For those who don’t follow the debacle that is Twitter (sorry, ‘X’), Elon has largely trashed the platform since he bought it in late 2022. He has, however, managed to tweak the algorithm so that his tweets get massive engagement. Hence the 8.6 million views of this Dunning Kruger tweet.
Still, there is a reliable way to not see Musk’s tweets, which is to block him. And as it turns out, I’d done exactly that back in 2022. So when Musk linked to my blog, I didn’t see it on Twitter. Instead, I had to do some detective work to figure out why my blog traffic was off the charts.
Speaking of traffic, there’s an old saying that all publicity is good publicity. So while I dislike Musk’s politics, I’ll certainly take his free publicity. Still, his tweet was a good reminder that social media largely drives low-quality engagement. Sure, Musk sent about 100K people to my blog. But judging by the tiny bump in subscribers, it seems that the vast majority of these readers simply skimmed the post and then bounced.
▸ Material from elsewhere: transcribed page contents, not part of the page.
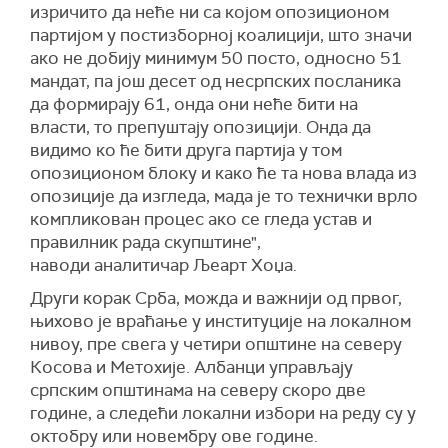
изричито да неће ни са којом опозиционом
партијом у постизборној коалицији, што значи
ако не добију минимум 50 посто, односно 51
мандат, па још десет од несрпских посланика
да формирају 61, онда они неће бити на
власти, то препуштају опозицији. Онда да
видимо ко ће бити друга партија у том
опозиционом блоку и како ће та нова влада из
опозиције да изгледа, мада је то технички врло
компликован процес ако се гледа устав и
правилник рада скупштине",
наводи аналитичар Љеарт Хоџа.
Други корак Срба, можда и важнији од првог,
њихово је враћање у институције на локалном
нивоу, пре свега у четири општине на северу
Косова и Метохије. Албанци управљају
српским општинама на северу скоро две
године, а следећи локални избори на реду су у
октобру или новембру ове године.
The lesson is that ‘going viral’ is a bad strategy for building the readership of a scientific blog. Thankfully, I’m happy to trudge along in relative obscurity.
Housing prices and debt
For my family, 2023 was a special year; we finally shirked the landlord’s grip and bought a house. Of course, to do so, we had to move across the country from Toronto to Edmonton. But the move brought many fun surprises.1
On the scientific front, the journey to Edmonton got me thinking about the political economy of house prices. And that’s not just because we bought a house. It’s mostly because the move allowed me to have lunch with Edmonton native (and generous blog supporter) Hilliard MacBeth.
As it turns out, Hilliard wrote a book about the Canadian house-price bubble. It’s called When the Bubble Bursts. In it, Hilliard channels his inner Steve Keen, arguing that housing prices are largely driven by the dynamics of private debt. It was a good reminder of something I knew, but had forgotten.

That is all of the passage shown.